De vez en cuando viene bien una película de zombis. De cara a la inminencia de desastres como el de una catástrofe natural o un cataclismo nuclear, viene bien disfrutar en pantalla de un apocalipsis más próximo a lo irreal. Y si la propuesta viene de Jim Jarmusch, prolífico maestro del cine independiente estadounidense, de seguro habrá allí algo más que muertos vivientes que caminan con torpeza y devoran los sesos de los vivos.

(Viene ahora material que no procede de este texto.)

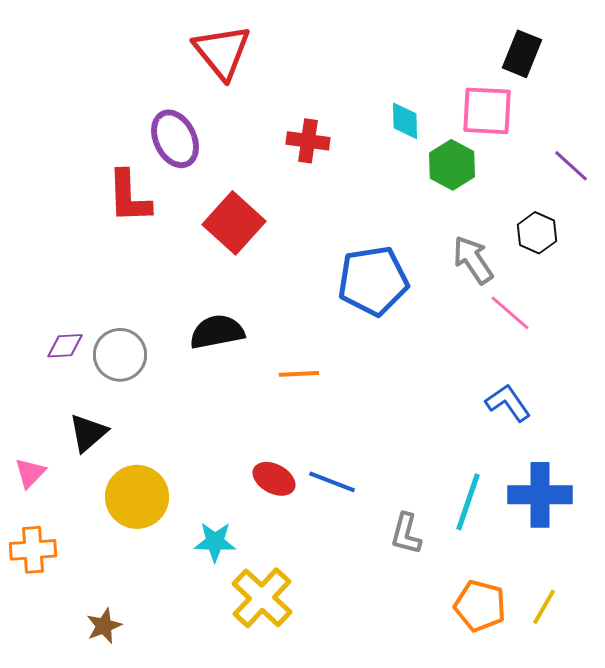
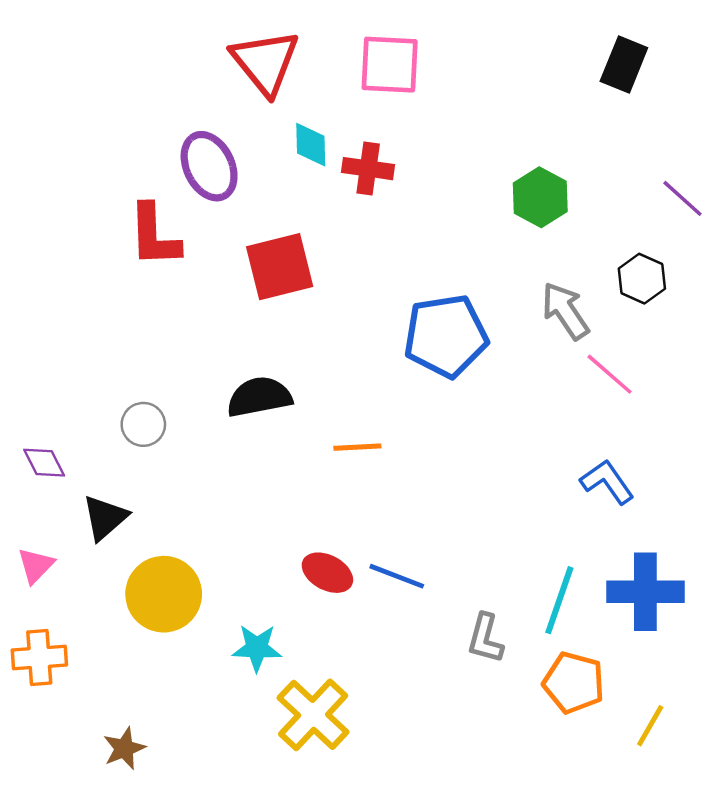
pink square: (487, 111) -> (390, 65), moved
cyan diamond: (405, 121) -> (311, 145), moved
red square: (234, 223) -> (280, 267), turned 34
purple diamond: (65, 346) -> (44, 463), moved, turned 66
gray circle: (120, 355) -> (143, 424), size x0.7
orange pentagon: (480, 606) -> (574, 683), moved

En Los muertos no mueren (The Dead Don’t Die), que debutó como película inaugural del pasado Festival de Cine de Cannes, la Tierra ha perdido su eje de rotación. Este fenómeno ha generado una serie de efectos en el mundo: que los días sean más largos, que las mascotas dejen sus hogares y, además, que los difuntos abandonen sus tumbas. El relato de ese extraño desajuste del ritmo del mundo, que los personajes asumen sin tanto asombro, se enfoca en Centerville, una pequeña ciudad rural ficticia cuya población es repentinamente asediada por los muertos vivientes. Dos agentes de policía, Cliff Robertson (Bill Murray) y Ronald Peterson (Adam Driver), son los héroes que buscan dilucidar las primeras muertes y, finalmente, defender al pueblo y a ellos mismos de la peculiar horda de zombis.
Como es tradicional en su estilo, con esta película Jarmusch crea una comedia que expone sin disimular el absurdo, al tiempo que despliega —de forma más velada— ciertas reflexiones filosóficas diluidas entre el humor, pero que se entrevén en su generalidad, desperdigadas entre las escenas y los variados personajes.
Salpicada de humor y sarcasmo, bajo el argumento de Los muertos no mueren logra vislumbrarse una abierta crítica a la sociedad actual. En ella sobresale el cuestionamiento de la relación de los seres humanos con la tecnología (en una escena vemos a los zombis deambular con torpeza mirando la pantalla de sus celulares mientras balbucean: “bluetooth”, “Siri”, “wifi”) o la división entre semejantes y las ideologías que los convierte en enemigos. Esta es retratada en los momentos de lucha frontal contra los muertos vivientes, cuando los policías reconocen a algunos de los individuos que han pasado de ser miembros de la comunidad a informes monstruos que quieren devorarlos, o en la vulnerabilidad de los millennials.
Con un talante más práctico, el director nos muestra también encarnado en el personaje de un granjero (Steve Buscemi) el problema del racismo. Es un hombre arrogante, de gorra trumpista con el lema “Mantén a América blanca otra vez”, que en un momento álgido, cuando los zombis asedian su casa, les dispara mientras les grita: “Aléjense de mi propiedad”, como lo haría con cualquier otro individuo, sobre todo frente a individuos de razas distintas a las suyas. En contraposición está Zelda Winston (anagrama de la actriz que la encarna, Tilda Swinton), una mujer espiritual, de delicado misticismo oriental, que tiene una cercanía con la muerte, pues maneja una funeraria y se entrena, además, en el arte del kungfú. Sin perder los cabales, y siempre con una sonrisa, ejecuta zombis con su espada con maestría y elegancia. Pero su presencia luminosa y casi angelical no puede pertenecer a ese mundo, como se verá en una escena que pareciera extraída de alguno de los más extraños episodios de Twin Peaks.